Almanya’ya Türk işgücü göçünün 60’ıncı yılı kutlamalarının kültür – sanat adına ve sosyal açıdan en önemli projelerinden biri olan “Almanya Türküleri”, çok ilginç bir proje oldu. Ne mi oldu?
“Yıllar boyunca ne listeye girdiler ne de bir ödül aldılar. Sanki yok hükmündeydiler. Onca yıl onlardan yükselen seslere kulak kabartan çıkmadı. İlk başlarda ne kameralar üzerlerine çevrildi ne de gazeteler, dergiler sayfalarını onlara açtı. Sadece Almanya’da mı? Köklerini bırakıp geldikleri o uzaklarda kalmış vatanlarında da kimsenin onlardan haberi olmadı. Oysa satış rakamları inanılmazdı.

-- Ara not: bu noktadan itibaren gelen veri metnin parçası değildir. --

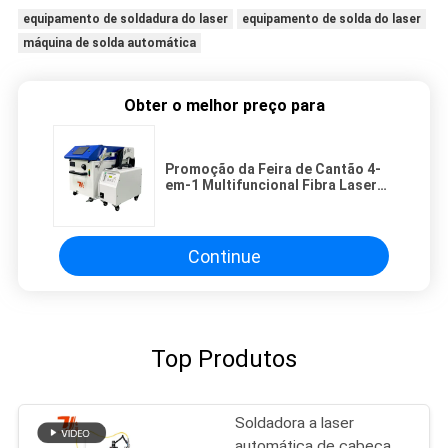
equipamento de soldadura do laser
equipamento de solda do laser
máquina de solda automática
Obter o melhor preço para
Promoção da Feira de Cantão 4-
em-1 Multifuncional Fibra Laser
Máquina de Soldadura Portátil
Corte Limpeza
Continue
Top Produtos
Soldadora a laser
automática de cabeça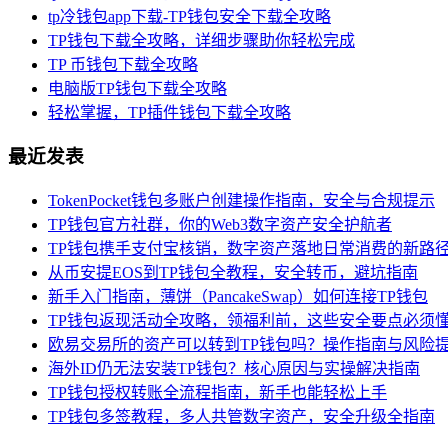
tp冷钱包app下载-TP钱包安全下载全攻略
TP钱包下载全攻略，详细步骤助你轻松完成
TP 币钱包下载全攻略
电脑版TP钱包下载全攻略
轻松掌握，TP插件钱包下载全攻略
最近发表
TokenPocket钱包多账户创建操作指南，安全与合规提示
TP钱包官方社群，你的Web3数字资产安全护航者
TP钱包携手支付宝核销，数字资产落地日常消费的新路
从币安提EOS到TP钱包全教程，安全转币，避坑指南
新手入门指南，薄饼（PancakeSwap）如何连接TP钱包
TP钱包返现活动全攻略，领福利前，这些安全要点必须
欧易交易所的资产可以转到TP钱包吗？操作指南与风险
海外ID仍无法安装TP钱包？核心原因与实操解决指南
TP钱包授权转账全流程指南，新手也能轻松上手
TP钱包多签教程，多人共管数字资产，安全升级全指南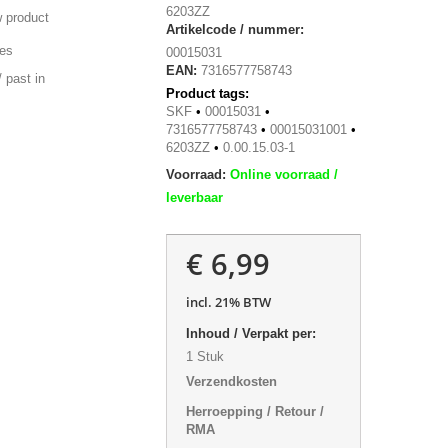
6203ZZ
 product
Artikelcode / nummer:
ies
00015031
EAN:
7316577758743
 past in
Product tags:
SKF
•
00015031
•
7316577758743
•
00015031001
•
6203ZZ
•
0.00.15.03-1
Voorraad:
Online voorraad /
leverbaar
€ 6,99
incl. 21% BTW
Inhoud / Verpakt per:
1 Stuk
Verzendkosten
Herroepping / Retour /
RMA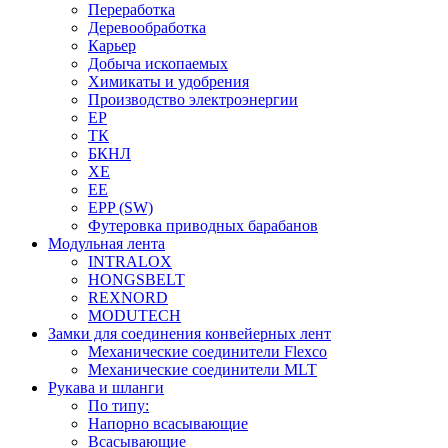
Переработка
Деревообработка
Карьер
Добыча ископаемых
Химикаты и удобрения
Производство электроэнергии
EP
ТК
БКНЛ
XE
EE
EPP (SW)
Футеровка приводных барабанов
Модульная лента
INTRALOX
HONGSBELT
REXNORD
MODUTECH
Замки для соединения конвейерных лент
Механические соединители Flexco
Механические соединители MLT
Рукава и шланги
По типу:
Напорно всасывающие
Всасывающие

Mesela 1974 yılında Almanya’da müzik sektörünün en büyük hitlerinden biri, Vicky Leandros’un seslendirdiği “Theo, wir fahren nach Lodz” parçasıydı. Resmi rakamlara göre plak tam 400 bin kopya satmış, tüm Almanların gönlünü fethetmişti. Oysa bir yıl kadar sonra hayranlarının “Köln Bülbülü” namıyla andığı Yüksel Özkasap’ın “Beyaz Atlı”sı, Leandros’un satış rakamlarını ikiye katlayıp 800 bini aşacaktı, ama bunu fark eden dahi çıkmayacaktı. “Beyaz Atlı”nın Almanya’da tüm zamanların en çok satan plaklarından biri olduğundan belki hâlâ kimsenin haberi yok…”

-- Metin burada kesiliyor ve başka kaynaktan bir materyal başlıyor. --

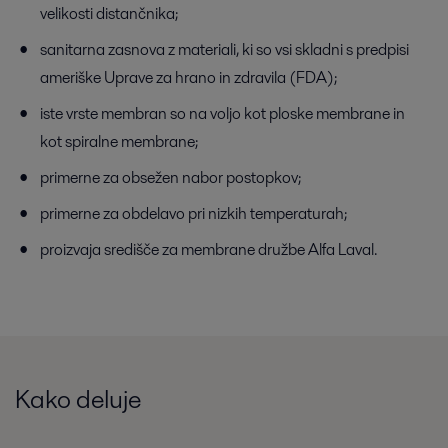
velikosti distančnika;
sanitarna zasnova z materiali, ki so vsi skladni s predpisi
ameriške Uprave za hrano in zdravila (FDA);
iste vrste membran so na voljo kot ploske membrane in
kot spiralne membrane;
primerne za obsežen nabor postopkov;
primerne za obdelavo pri nizkih temperaturah;
proizvaja središče za membrane družbe Alfa Laval.
Kako deluje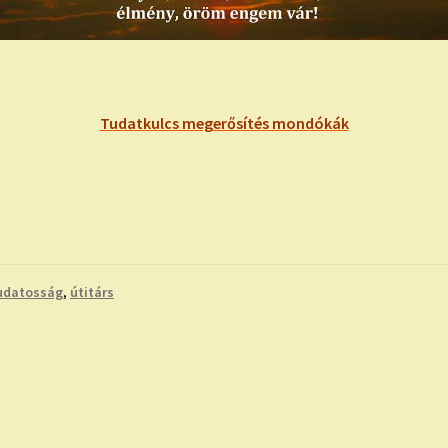
Tudatkulcs megerősítés mondókák
udatosság
,
útitárs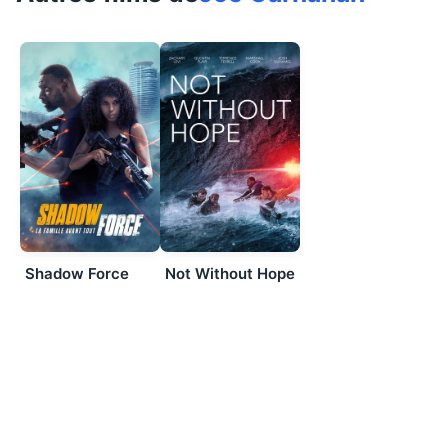
Shadow Force
Not Without Hope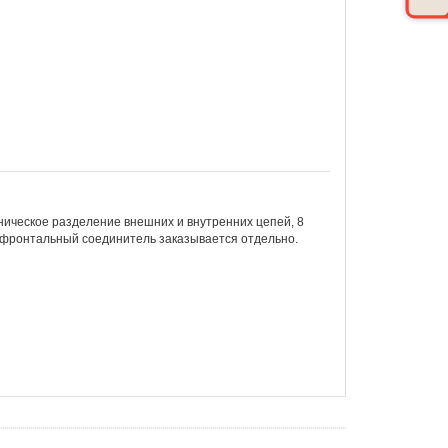
аническое разделение внешних и внутренних цепей, 8
й фронтальный соединитель заказывается отдельно.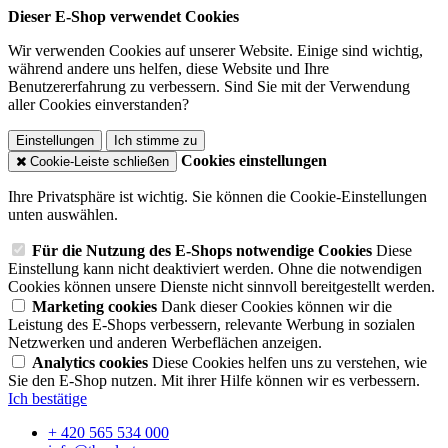
Dieser E-Shop verwendet Cookies
Wir verwenden Cookies auf unserer Website. Einige sind wichtig,
während andere uns helfen, diese Website und Ihre
Benutzererfahrung zu verbessern. Sind Sie mit der Verwendung
aller Cookies einverstanden?
Einstellungen
Ich stimme zu
Cookies einstellungen
Cookie-Leiste schließen
Ihre Privatsphäre ist wichtig. Sie können die Cookie-Einstellungen
unten auswählen.
Für die Nutzung des E-Shops notwendige Cookies
Diese
Einstellung kann nicht deaktiviert werden. Ohne die notwendigen
Cookies können unsere Dienste nicht sinnvoll bereitgestellt werden.
Marketing cookies
Dank dieser Cookies können wir die
Leistung des E-Shops verbessern, relevante Werbung in sozialen
Netzwerken und anderen Werbeflächen anzeigen.
Analytics cookies
Diese Cookies helfen uns zu verstehen, wie
Sie den E-Shop nutzen. Mit ihrer Hilfe können wir es verbessern.
Ich bestätige
+ 420 565 534 000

Almanya’ya Türk işgücü göçünün 60’ıncı yılı kutlamalarının kültür – sanat adına ve sosyal açıdan en önemli projelerinden biri olan “Almanya Türküleri”, projenin web sitesinde işte bu cümlelerle tanıtılıyor.
BİR “NEDİM HAZAR” PROJESİ
İyi ki göçün 60’ıncı yılını kutluyoruz. Yoksa yarım asrı aşkın göç hikâyesinin en önemli müzik adamlarının bu ülke kültürüne, insanına, duygularına kattığı zenginlik, üstü her zamanki gibi neredeyse hiç açılmadan saklı kalmaya devam edecekti.
Usta müzisyen, yönetmen, yazar, yapımcı ve oyuncu Nedim Hazar, işte bu cesur adımı atarak Almanya’nın şarkılarını, türkülerini çoğaltan ekibi görünür kıldı.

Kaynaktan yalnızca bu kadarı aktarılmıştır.